Introduction to Arrays in Data Structure

What is an Array?

An array is a contiguous block of memory that stores multiple items of the same data type together. Here, each element will be efficiently located by its index, and the size is equal to the number of elements in the array, which must be fixed.

  • We can easily calculate the position of each element by simply adding an offset (difference between the two indexes) to a base value (memory location of the first element of the array). So every element of an array can be accessed in O(1) time.
  • We can easily calculate the amount of memory allocated to store an array because the size of the array is fixed, and all the elements are of the same type.

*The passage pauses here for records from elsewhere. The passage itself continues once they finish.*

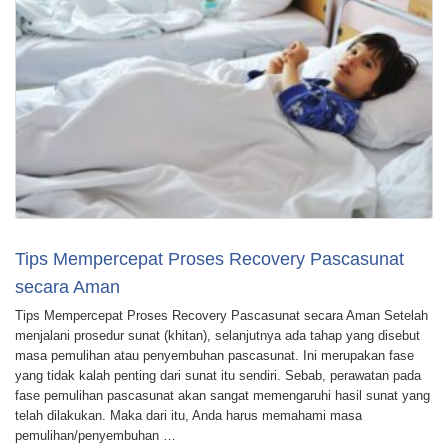
Tips Mempercepat Proses Recovery Pascasunat
secara Aman
Tips Mempercepat Proses Recovery Pascasunat secara Aman Setelah
menjalani prosedur sunat (khitan), selanjutnya ada tahap yang disebut
masa pemulihan atau penyembuhan pascasunat. Ini merupakan fase
yang tidak kalah penting dari sunat itu sendiri. Sebab, perawatan pada
fase pemulihan pascasunat akan sangat memengaruhi hasil sunat yang
telah dilakukan. Maka dari itu, Anda harus memahami masa
pemulihan/penyembuhan …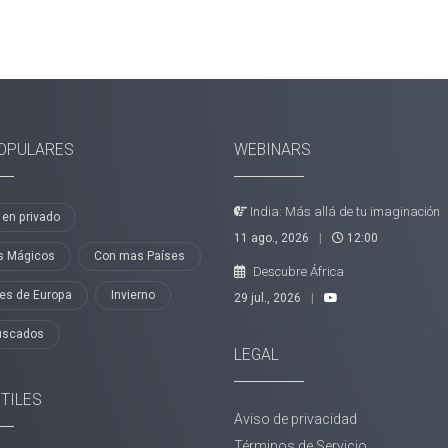
OPULARES
WEBINARS
India: Más allá de tu imaginación
 en privado
11 ago., 2026
|
12:00
s Mágicos
Con mas Países
Descubre África
les de Europa
Invierno
29 jul., 2026
|
uscados
LEGAL
ÚTILES
Aviso de privacidad
Términos de Servicio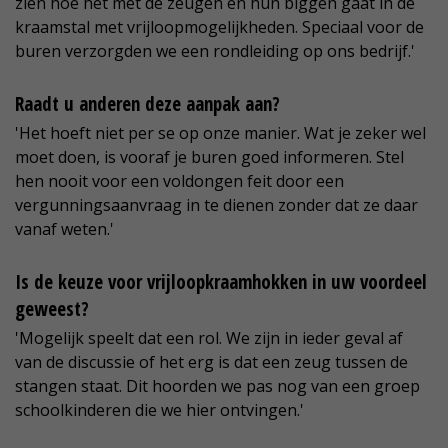
zien hoe het met de zeugen en hun biggen gaat in de
kraamstal met vrijloopmogelijkheden. Speciaal voor de
buren verzorgden we een rondleiding op ons bedrijf.'
Raadt u anderen deze aanpak aan?
'Het hoeft niet per se op onze manier. Wat je zeker wel
moet doen, is vooraf je buren goed informeren. Stel
hen nooit voor een voldongen feit door een
vergunningsaanvraag in te dienen zonder dat ze daar
vanaf weten.'
Is de keuze voor vrijloopkraamhokken in uw voordeel
geweest?
'Mogelijk speelt dat een rol. We zijn in ieder geval af
van de discussie of het erg is dat een zeug tussen de
stangen staat. Dit hoorden we pas nog van een groep
schoolkinderen die we hier ontvingen.'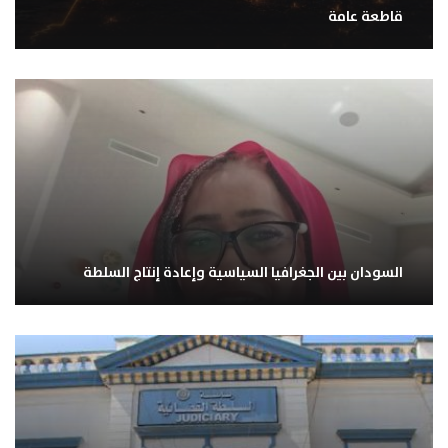
قاطعة عامة
السودان بين الجغرافيا السياسية وإعادة إنتاج السلطة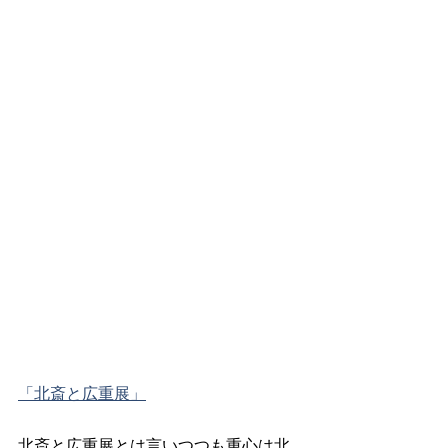
「北斎と広重展」
北斎と広重展とは言いつつも重心は北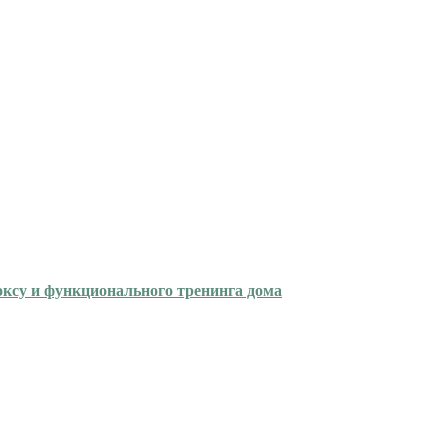
оксу и функционального тренинга дома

Most programming languages follow the standard of 0-based indexing, where the first element is present at the 0th index. On the other hand, sometimes we use 1-based array indexing, where the first element is present at index 1. For example, we use 1-based indexing in implementing array-based data structures like heap, segment tree, etc.

What are the different types of arrays?

One-dimensional array (1-D array)

In a one-dimensional array, elements are stored in a contiguous memory location, so the variable declared as an array is a pointer to the address of the first element of the array. This address is called the base address. 

We can calculate the address of any other element using this formula: Memory Address (A[i]) = Base Address (A) + Word Length * (i - First Index).

  • Memory Address is the memory location of the ith array element.
  • Base Address is the address of the first element of the array.
  • Word Length is the number of bytes required to store one element depending on its data type, like character, integer, float, double, etc.
  • First Index is the index of the first element of the array.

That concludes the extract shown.